WORK ITEM:
Lines in the listing below that contain the string "Block" are to be found and copied.
= Beginning of Section =
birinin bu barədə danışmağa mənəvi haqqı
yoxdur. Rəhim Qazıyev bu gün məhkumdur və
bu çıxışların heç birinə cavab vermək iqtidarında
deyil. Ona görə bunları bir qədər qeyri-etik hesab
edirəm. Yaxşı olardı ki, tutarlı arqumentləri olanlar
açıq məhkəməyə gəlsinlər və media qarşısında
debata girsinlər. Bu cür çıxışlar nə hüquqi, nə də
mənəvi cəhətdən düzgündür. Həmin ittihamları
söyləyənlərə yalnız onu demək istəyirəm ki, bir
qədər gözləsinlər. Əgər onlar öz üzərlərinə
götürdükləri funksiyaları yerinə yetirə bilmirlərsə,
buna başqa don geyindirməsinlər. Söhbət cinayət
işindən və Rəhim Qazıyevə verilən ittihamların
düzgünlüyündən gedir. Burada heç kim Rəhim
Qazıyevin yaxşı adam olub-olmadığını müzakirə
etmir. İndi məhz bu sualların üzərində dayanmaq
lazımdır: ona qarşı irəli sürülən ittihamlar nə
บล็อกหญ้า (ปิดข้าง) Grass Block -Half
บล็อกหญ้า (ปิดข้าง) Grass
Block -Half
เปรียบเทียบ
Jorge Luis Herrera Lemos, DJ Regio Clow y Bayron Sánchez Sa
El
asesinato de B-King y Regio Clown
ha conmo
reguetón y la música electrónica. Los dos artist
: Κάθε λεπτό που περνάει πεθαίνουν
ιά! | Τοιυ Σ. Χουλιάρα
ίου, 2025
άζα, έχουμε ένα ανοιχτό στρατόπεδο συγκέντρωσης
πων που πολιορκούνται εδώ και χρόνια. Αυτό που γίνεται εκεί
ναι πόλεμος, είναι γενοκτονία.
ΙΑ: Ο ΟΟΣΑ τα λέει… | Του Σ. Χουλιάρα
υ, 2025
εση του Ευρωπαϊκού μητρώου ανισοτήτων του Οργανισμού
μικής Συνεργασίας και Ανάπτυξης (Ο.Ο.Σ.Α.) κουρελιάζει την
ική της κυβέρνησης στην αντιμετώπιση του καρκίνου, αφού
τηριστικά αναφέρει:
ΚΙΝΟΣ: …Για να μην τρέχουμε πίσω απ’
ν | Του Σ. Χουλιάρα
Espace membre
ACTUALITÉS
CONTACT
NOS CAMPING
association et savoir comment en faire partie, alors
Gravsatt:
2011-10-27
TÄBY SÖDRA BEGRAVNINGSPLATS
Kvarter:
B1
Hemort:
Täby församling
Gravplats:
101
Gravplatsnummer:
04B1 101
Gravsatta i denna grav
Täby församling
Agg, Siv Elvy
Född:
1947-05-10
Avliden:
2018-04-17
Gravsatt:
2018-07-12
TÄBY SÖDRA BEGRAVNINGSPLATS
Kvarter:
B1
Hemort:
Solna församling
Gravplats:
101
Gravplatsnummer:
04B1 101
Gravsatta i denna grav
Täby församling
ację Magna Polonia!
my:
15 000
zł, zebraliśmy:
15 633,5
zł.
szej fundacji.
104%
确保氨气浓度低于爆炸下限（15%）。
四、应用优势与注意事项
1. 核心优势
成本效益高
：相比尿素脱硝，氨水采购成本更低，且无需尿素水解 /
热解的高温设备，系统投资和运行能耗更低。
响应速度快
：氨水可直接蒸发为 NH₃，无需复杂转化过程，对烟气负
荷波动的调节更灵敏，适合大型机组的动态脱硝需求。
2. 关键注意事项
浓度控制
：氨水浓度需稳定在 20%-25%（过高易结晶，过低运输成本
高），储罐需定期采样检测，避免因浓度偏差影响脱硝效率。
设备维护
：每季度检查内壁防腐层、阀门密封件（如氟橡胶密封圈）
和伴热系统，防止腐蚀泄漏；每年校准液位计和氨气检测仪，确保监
= End of Section =
THE ANSWER:
บล็อกหญ้า (ปิดข้าง) Grass Block -Half
Block -Half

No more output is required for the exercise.